Projects
A non-exhaustive list of some projects I’ve worked on!
We explore methods for compressing and accelerating Stable Diffusion, resulting in a final compressed model with 80% memory size reduction and a generation speed that is ∼4x faster, while maintaining text-to-image quality.
We build and train custom predictive models to understand the trends of key economic indicators in Kenya. Our findings are presented in an interactive web visualization, build with RShiny, CSS and JS to drive actionable insights.
I propose and implement a novel method for training functionally diverse deep neural networks ensembles by using a repulsive loss.
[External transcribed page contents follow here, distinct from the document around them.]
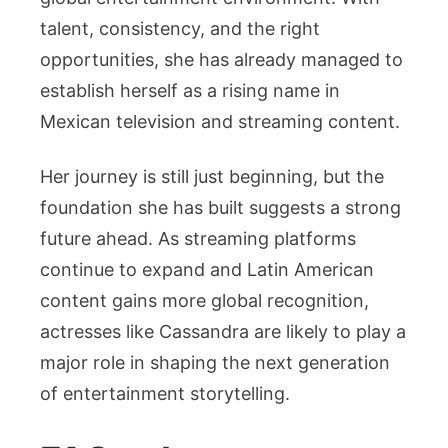
talent, consistency, and the right
opportunities, she has already managed to
establish herself as a rising name in
Mexican television and streaming content.
Her journey is still just beginning, but the
foundation she has built suggests a strong
future ahead. As streaming platforms
continue to expand and Latin American
content gains more global recognition,
actresses like Cassandra are likely to play a
major role in shaping the next generation
of entertainment storytelling.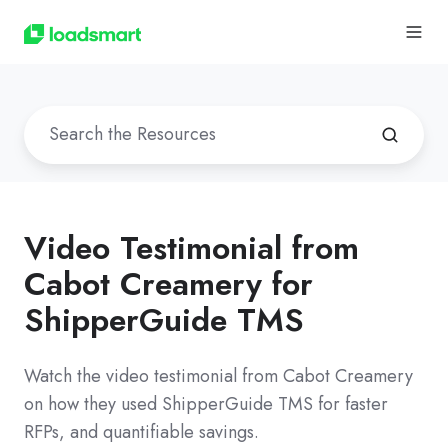
Video Testimonial from
Cabot Creamery for
ShipperGuide TMS
Watch the video testimonial from Cabot Creamery
on how they used ShipperGuide TMS for faster
RFPs, and quantifiable savings.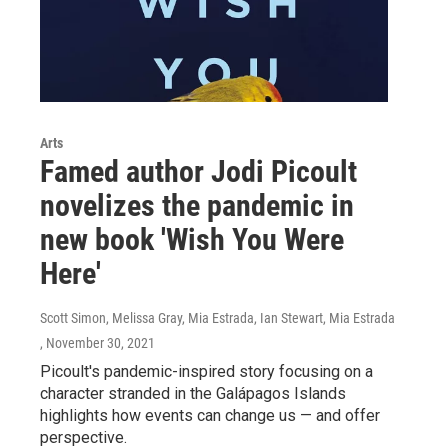
Arts
Famed author Jodi Picoult
novelizes the pandemic in
new book 'Wish You Were
Here'
Scott Simon, Melissa Gray, Mia Estrada, Ian Stewart, Mia Estrada
, November 30, 2021
Picoult's pandemic-inspired story focusing on a
character stranded in the Galápagos Islands
highlights how events can change us — and offer
perspective.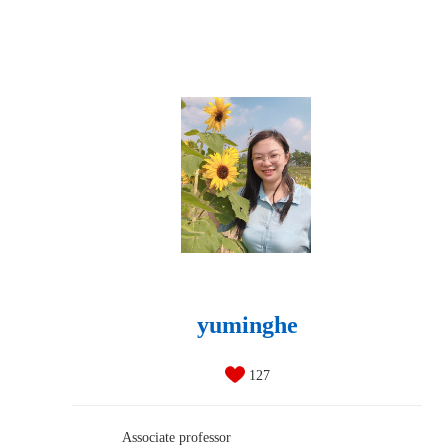
yuminghe
127
Associate professor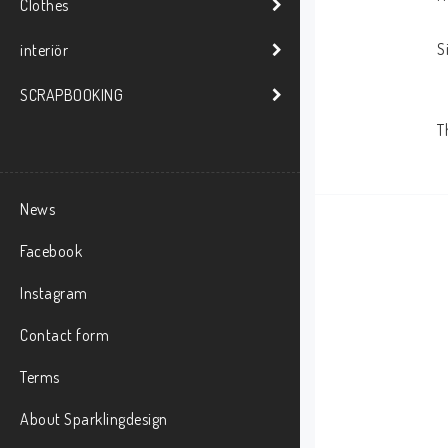
Clothes
S
interiör
SCRAPBOOKING
News
Facebook
Instagram
Contact form
Terms
About Sparklingdesign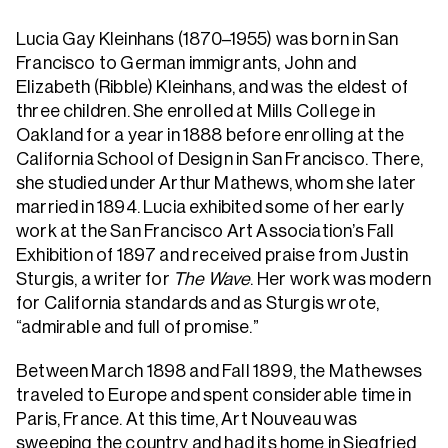
Lucia Gay Kleinhans (1870–1955) was born in San
Francisco to German immigrants, John and
Elizabeth (Ribble) Kleinhans, and was the eldest of
three children. She enrolled at Mills College in
Oakland for a year in 1888 before enrolling at the
California School of Design in San Francisco. There,
she studied under Arthur Mathews, whom she later
married in 1894. Lucia exhibited some of her early
work at the San Francisco Art Association’s Fall
Exhibition of 1897 and received praise from Justin
Sturgis, a writer for
The Wave
. Her work was modern
for California standards and as Sturgis wrote,
“admirable and full of promise.”
Between March 1898 and Fall 1899, the Mathewses
traveled to Europe and spent considerable time in
Paris, France. At this time, Art Nouveau was
sweeping the country and had its home in Siegfried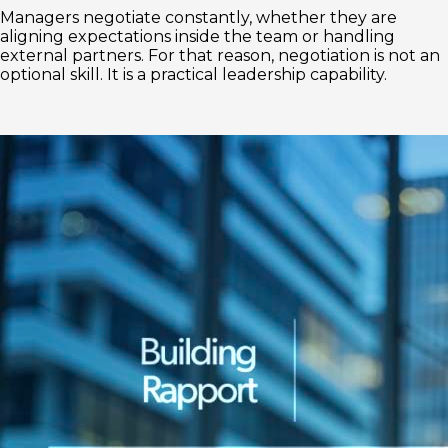
Managers negotiate constantly, whether they are
aligning expectations inside the team or handling
external partners. For that reason, negotiation is not an
optional skill. It is a practical leadership capability.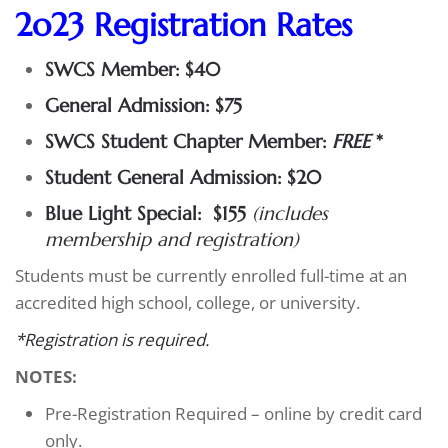
2o23 Registration Rates
SWCS Member: $40
General Admission: $75
SWCS Student Chapter Member:
FREE
*
Student General Admission: $20
Blue Light Special: $155
(includes
membership and registration)
Students must be currently enrolled full-time at an
accredited high school, college, or university.
*Registration is required.
NOTES:
Pre-Registration Required – online by credit card
only.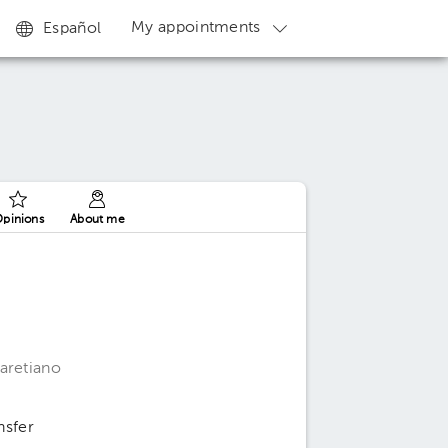
My appointments
Español
pinions
About me
aretiano
nsfer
I show that my proposed repulsive loss function results in higher entropy, better calibration and uncertainty quantification compared to standard deep ensembles
I implement a new deep neural network architecture for sequence modelling (S4) as a replacement for the transformer in offline reinforcement learning (RL). We show that S4’s ability to handle longer context improves offline RL performance in standard benchmarks by ~10%.
Designed a custom Generative Adversarial Network (GAN) trained from scratch to closely mimic specific digital art-styles. The network is trained to learn off small datasets (~2000 images) without typical GAN overfitting issues and is trainable in <20 hours on consumer-grade hardware. The generation of artwork is guided by image or text-based inputs powered by CLIP.
AI generated summaries often include hallucinations and do not factually summarize a source text. We propose a novel training method for training seq2seq transformers to correct entity and predicate discrepancies between the source and summary text.